Last week, students from our department together with colleagues from the University of Vienna organized a conference entitled Otherness in Byzantium: Imagining, Encountering, Excluding. The conference approached the concept of otherness from two complementary perspectives. On the one hand, it investigated how the Byzantines imagined an idealized self-identity, in a dialectic way, through the construction of the Other. This included exploring the strategies used by social groups to construct a self-perception distinct from outsiders. On the other hand, it addressed the issue of deconstructing our own gaze as scholars dealing with regions and peoples that have been historically otherized.
It opened with a keynote from Koray Durak from Boğaziçi University on Manifestations of Identity and Otherness in Byzantium and Byzantine Studies, which placed the central questions of the conference with a historiographical framework. This was followed by panels on identity in philosophy, literature and material culture. On the second day, the conference ended with a second keynote from Ingela Nilsson on Recognizing the Other in Byzantine Studies.

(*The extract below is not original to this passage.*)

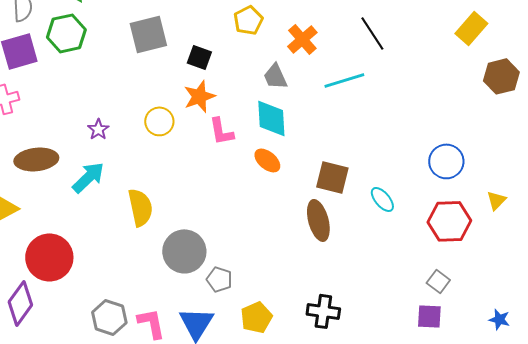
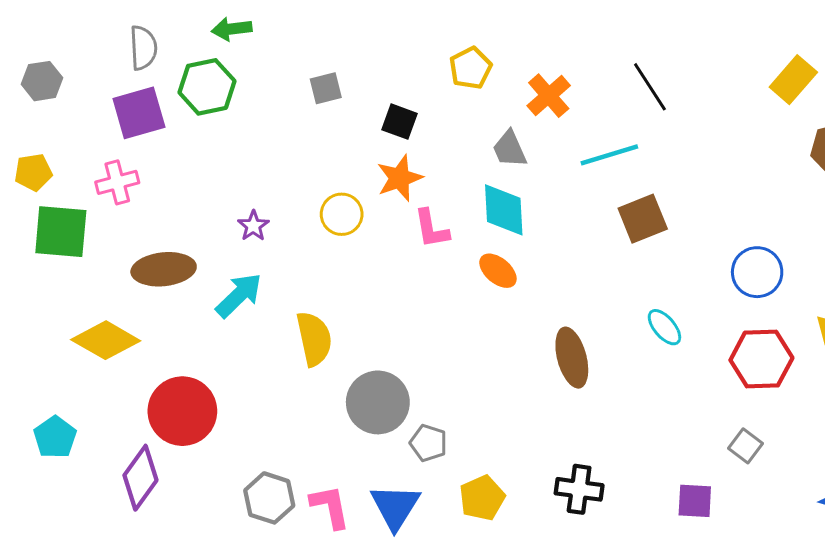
gray square: (148, 34) -> (326, 88), size x0.6
brown square: (332, 177) -> (643, 219), moved, turned -36
purple square: (429, 316) -> (695, 501), moved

It was co-organized by graduate students of the Department of Historical Studies at the Central European University and the Ancient, Byzantine and Medieval Studies Cluster of the Doctoral School of Historical and Cultural Studies at the University of Vienna: Ada Kök (Central European University), Alessandra Guido (University of Vienna), Dachi Pachulia (Central European University), Gunhyuk Lee (Central European University), Hans-Nikos Christoforakis (University of Vienna), Kassandra Cox (Central European University), Luidmila Eramova (University of Vienna), Marieke Verbiest (University of Vienna), Olga Vlachou (Central European University), Panagiotis Kouloukis (University of Vienna).